Go through the entries below and print, exactly, the lines starting at the one with "Instagram (53, 1508)" and ending at the one with "YouTube (46, 1527)", keeping both ends and no others.

▸ **Provided material**

════

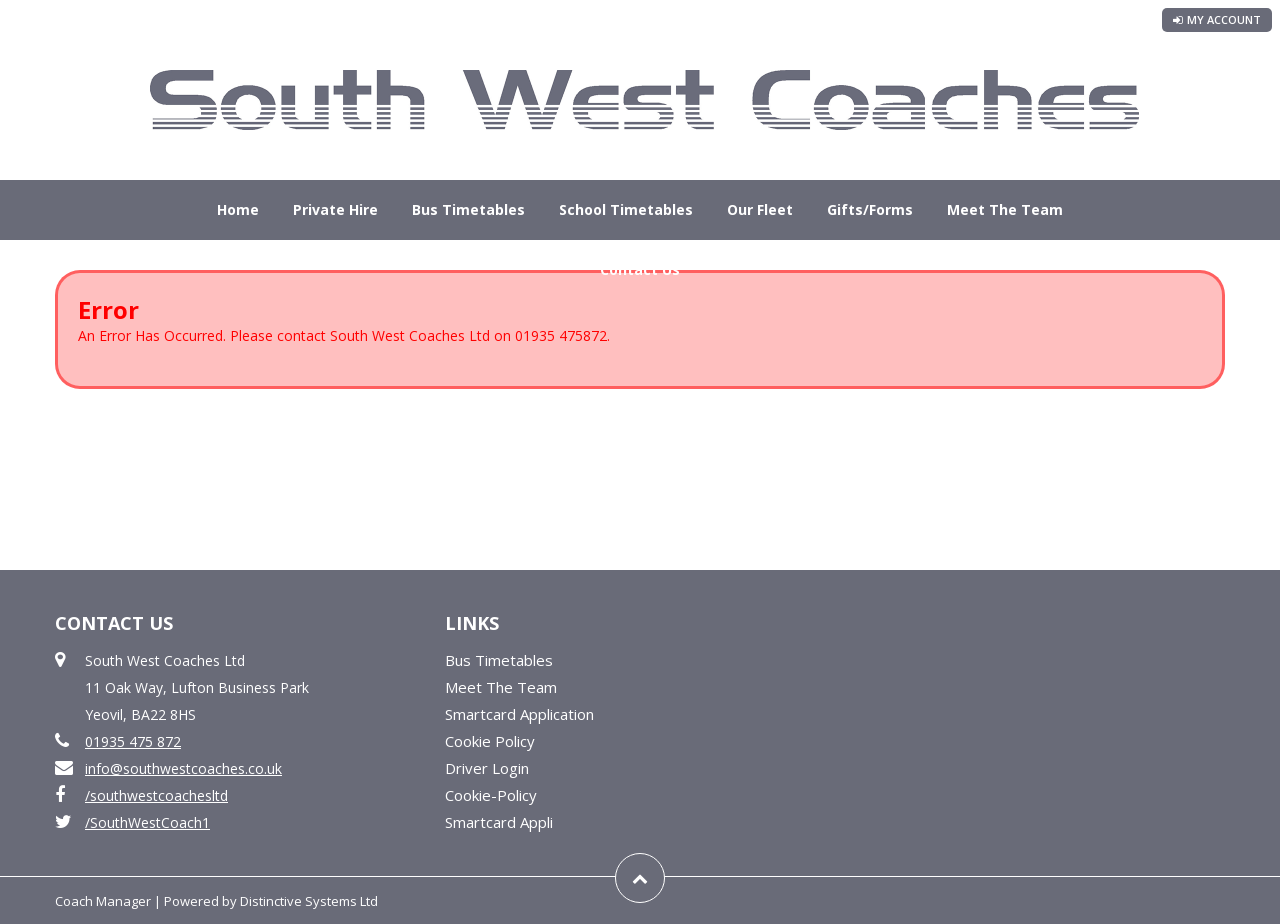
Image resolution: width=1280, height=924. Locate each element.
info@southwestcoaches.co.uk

════

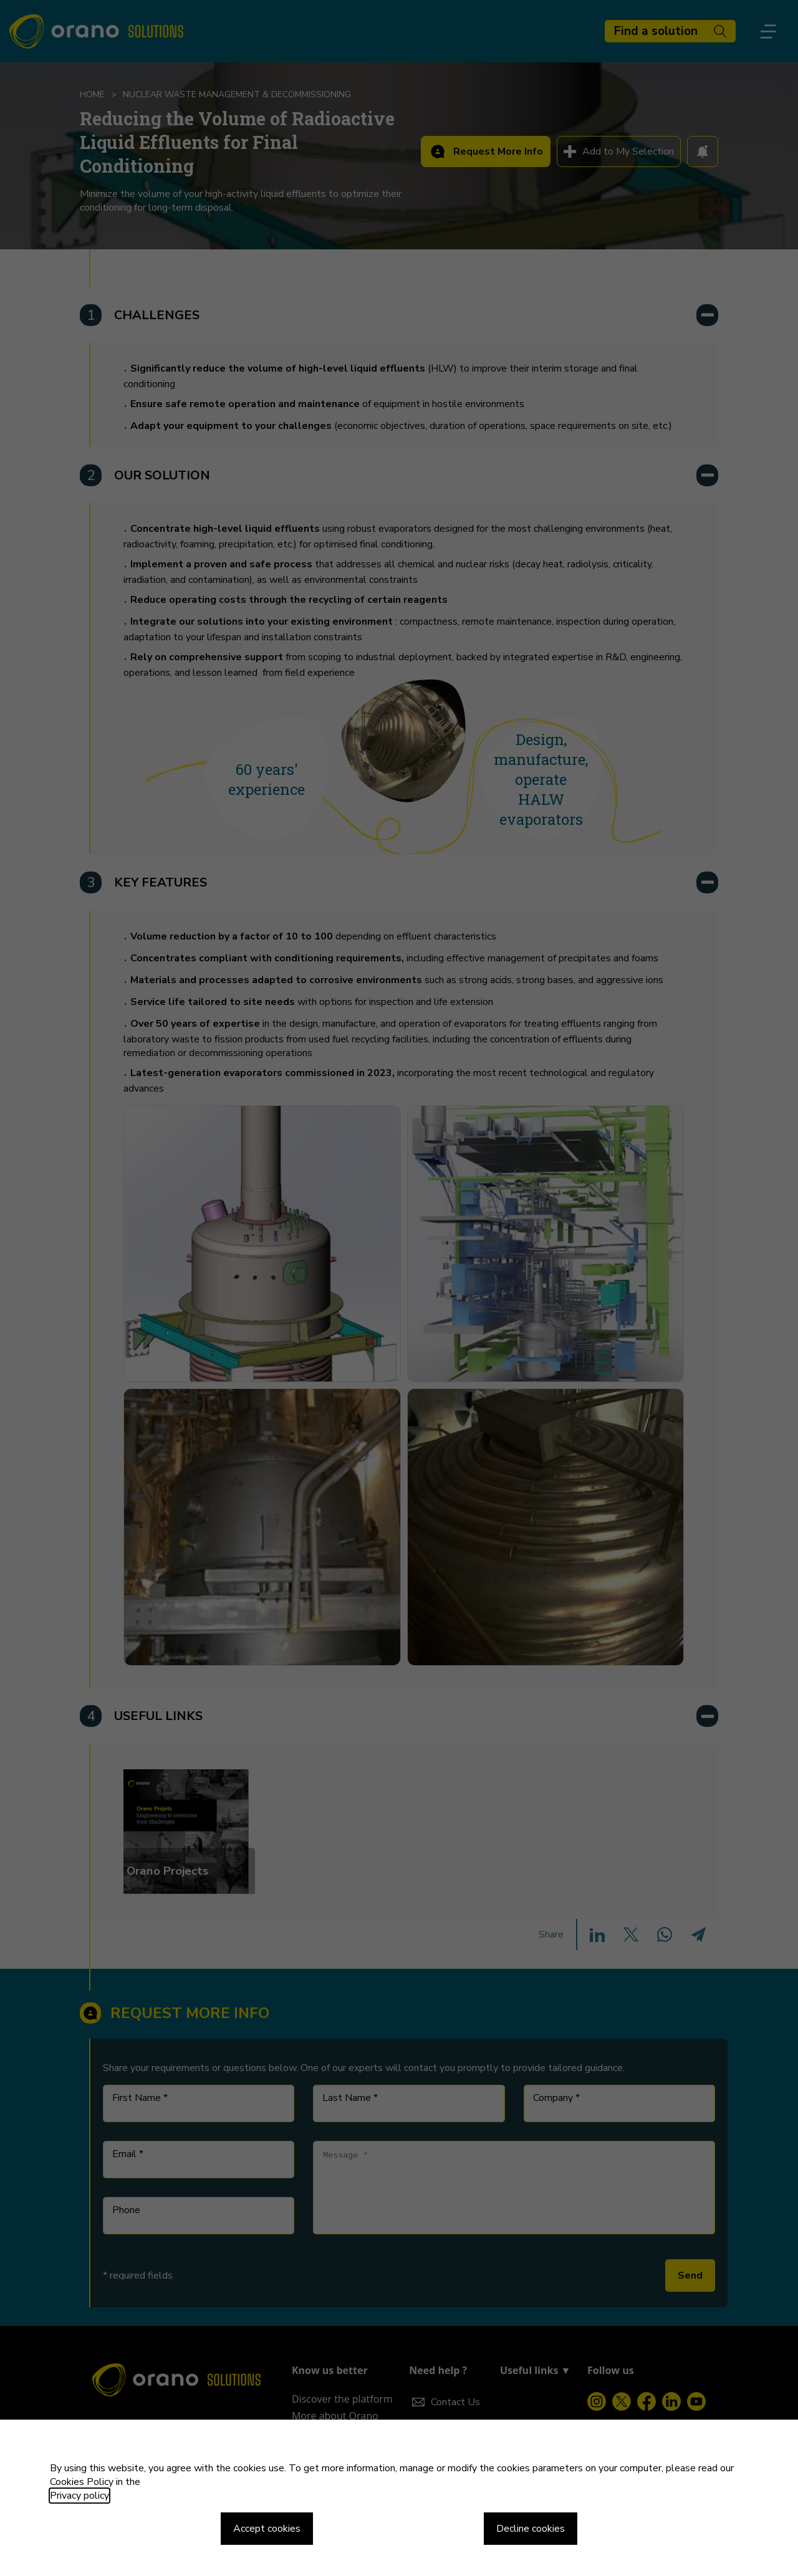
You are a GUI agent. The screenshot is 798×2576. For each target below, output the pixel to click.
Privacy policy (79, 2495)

════

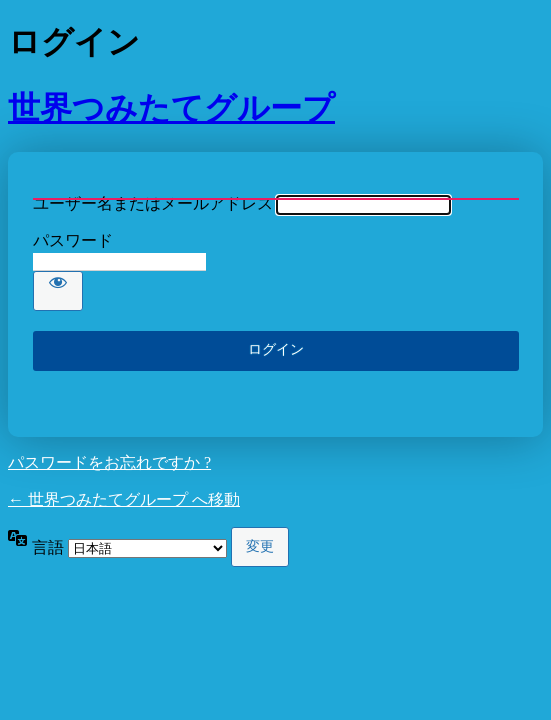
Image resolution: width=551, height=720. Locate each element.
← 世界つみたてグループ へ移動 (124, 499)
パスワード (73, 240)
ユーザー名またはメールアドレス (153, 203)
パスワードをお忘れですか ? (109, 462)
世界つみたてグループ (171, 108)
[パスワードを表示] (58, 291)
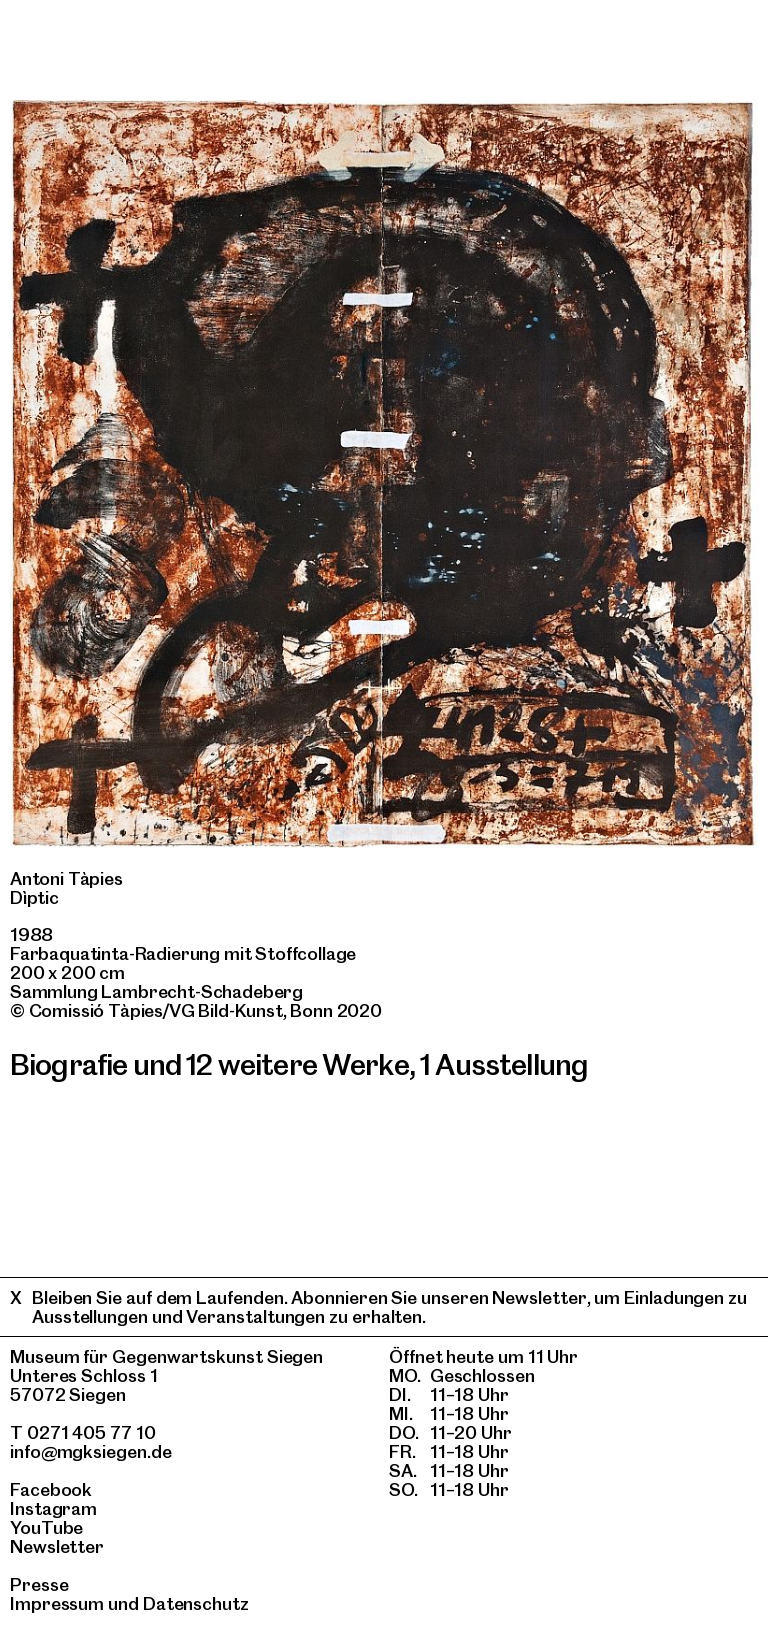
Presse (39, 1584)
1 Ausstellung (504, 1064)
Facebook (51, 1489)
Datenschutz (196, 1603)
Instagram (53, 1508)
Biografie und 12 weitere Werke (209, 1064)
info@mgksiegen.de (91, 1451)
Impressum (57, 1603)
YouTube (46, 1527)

════

▸ **Solution for this problem**
Instagram (53, 1508)
Biografie und 12 weitere Werke (209, 1064)
info@mgksiegen.de (91, 1451)
Impressum (57, 1603)
YouTube (46, 1527)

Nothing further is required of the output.